The entries that follow must be written out exactly, without any of the pictures they contain.

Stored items
- - - - -

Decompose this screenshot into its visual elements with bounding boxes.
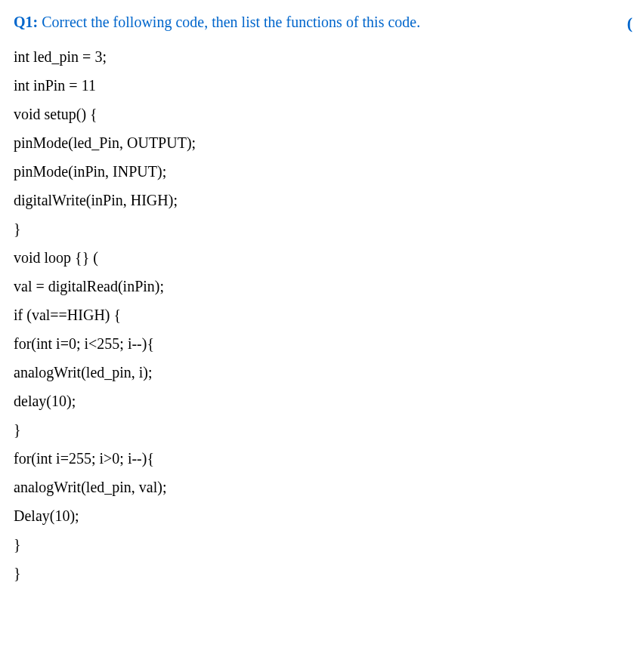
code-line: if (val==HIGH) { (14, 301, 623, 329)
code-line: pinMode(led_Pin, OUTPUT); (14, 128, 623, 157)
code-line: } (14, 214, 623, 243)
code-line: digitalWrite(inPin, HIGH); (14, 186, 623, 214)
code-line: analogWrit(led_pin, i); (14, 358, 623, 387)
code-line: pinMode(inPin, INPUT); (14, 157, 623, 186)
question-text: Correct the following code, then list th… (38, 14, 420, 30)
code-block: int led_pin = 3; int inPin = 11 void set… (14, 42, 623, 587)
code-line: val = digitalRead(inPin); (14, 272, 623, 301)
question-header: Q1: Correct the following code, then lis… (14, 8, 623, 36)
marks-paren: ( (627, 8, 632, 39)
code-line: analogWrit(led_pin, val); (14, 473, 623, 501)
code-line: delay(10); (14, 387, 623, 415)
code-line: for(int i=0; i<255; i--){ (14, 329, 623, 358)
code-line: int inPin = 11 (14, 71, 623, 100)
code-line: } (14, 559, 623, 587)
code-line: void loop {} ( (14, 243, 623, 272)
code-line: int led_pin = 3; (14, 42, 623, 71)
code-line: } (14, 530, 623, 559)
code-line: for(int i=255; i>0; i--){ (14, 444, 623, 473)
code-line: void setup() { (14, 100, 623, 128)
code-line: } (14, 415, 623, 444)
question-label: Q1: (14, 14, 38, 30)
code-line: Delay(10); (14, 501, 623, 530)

- - - - -

Answer to this task ▸
Decompose this screenshot into its visual elements with bounding boxes.
code-line: if (val==HIGH) { (14, 301, 623, 329)
code-line: pinMode(led_Pin, OUTPUT); (14, 128, 623, 157)
code-line: } (14, 214, 623, 243)
code-line: digitalWrite(inPin, HIGH); (14, 186, 623, 214)
code-line: analogWrit(led_pin, i); (14, 358, 623, 387)
code-line: pinMode(inPin, INPUT); (14, 157, 623, 186)
question-text: Correct the following code, then list th… (38, 14, 420, 30)
code-block: int led_pin = 3; int inPin = 11 void set… (14, 42, 623, 587)
code-line: val = digitalRead(inPin); (14, 272, 623, 301)
question-header: Q1: Correct the following code, then lis… (14, 8, 623, 36)
marks-paren: ( (627, 8, 632, 39)
code-line: analogWrit(led_pin, val); (14, 473, 623, 501)
code-line: delay(10); (14, 387, 623, 415)
code-line: for(int i=0; i<255; i--){ (14, 329, 623, 358)
code-line: int inPin = 11 (14, 71, 623, 100)
code-line: } (14, 559, 623, 587)
code-line: void loop {} ( (14, 243, 623, 272)
code-line: int led_pin = 3; (14, 42, 623, 71)
code-line: } (14, 530, 623, 559)
code-line: for(int i=255; i>0; i--){ (14, 444, 623, 473)
code-line: void setup() { (14, 100, 623, 128)
code-line: } (14, 415, 623, 444)
question-label: Q1: (14, 14, 38, 30)
code-line: Delay(10); (14, 501, 623, 530)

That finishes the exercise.